Trajectory Optimization and Model Predictive Control for Functional Electrical Stimulation-Controlled Reaching

Functional electrical stimulation (FES) offers promise as a technology to restore reaching motions to individuals with spinal cord injuries. To date, the level of reaching necessary for everyday use has not been achieved due to the complexity and limitations of the arm and muscles of an individual with a spinal cord injury. To improve the performance of FES-driven reaching controllers, we developed a trajectory optimization and model predictive control scheme that incorporates knowledge of the person-specific muscle capabilities and arm dynamics.
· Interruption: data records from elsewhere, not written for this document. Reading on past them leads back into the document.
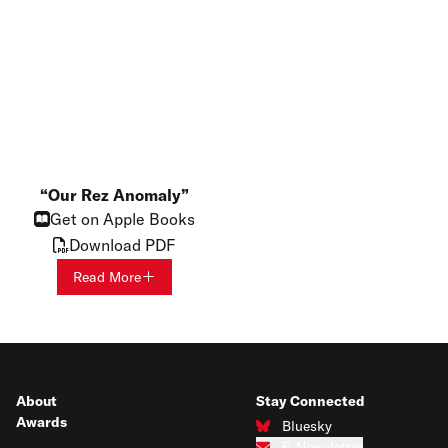
Our Rez Anomaly
Get on Apple Books
Download PDF
Read More
About
Stay Connected
Awards
Bluesky
Connect with us on Bluesky
E-Newsletter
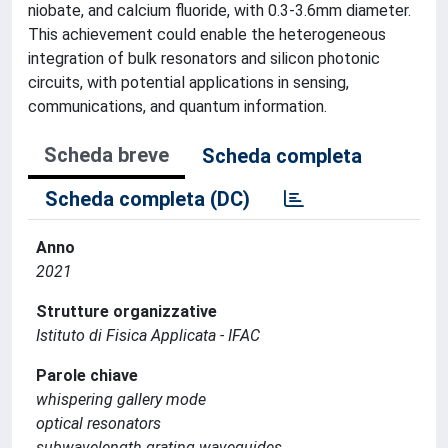
niobate, and calcium fluoride, with 0.3-3.6mm diameter.
This achievement could enable the heterogeneous
integration of bulk resonators and silicon photonic
circuits, with potential applications in sensing,
communications, and quantum information.
Scheda breve
Scheda completa
Scheda completa (DC)
Anno
2021
Strutture organizzative
Istituto di Fisica Applicata - IFAC
Parole chiave
whispering gallery mode
optical resonators
subwavelength grating waveguides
Our controller achieved 3D reaching motions with an average accuracy of 8.5 cm and demonstrated an ability to reach targets throughout the workspace. With improvements to the model, this control scheme has the potential to unlock many daily reaching tasks for individuals with spinal cord injuries.

Automated summary

Functional electrical stimulation (FES) offers promise for restoring reaching motions in individuals with spinal cord injuries. A trajectory optimization and model predictive control scheme was developed to improve the performance of FES-driven reaching controllers, incorporating knowledge of muscle capabilities and arm dynamics. The controller achieved 3D reaching motions with an average accuracy of 8.5 cm and demonstrated the ability to reach targets throughout the workspace. This control scheme has the potential to unlock daily reaching tasks for individuals with spinal cord injuries when further improved.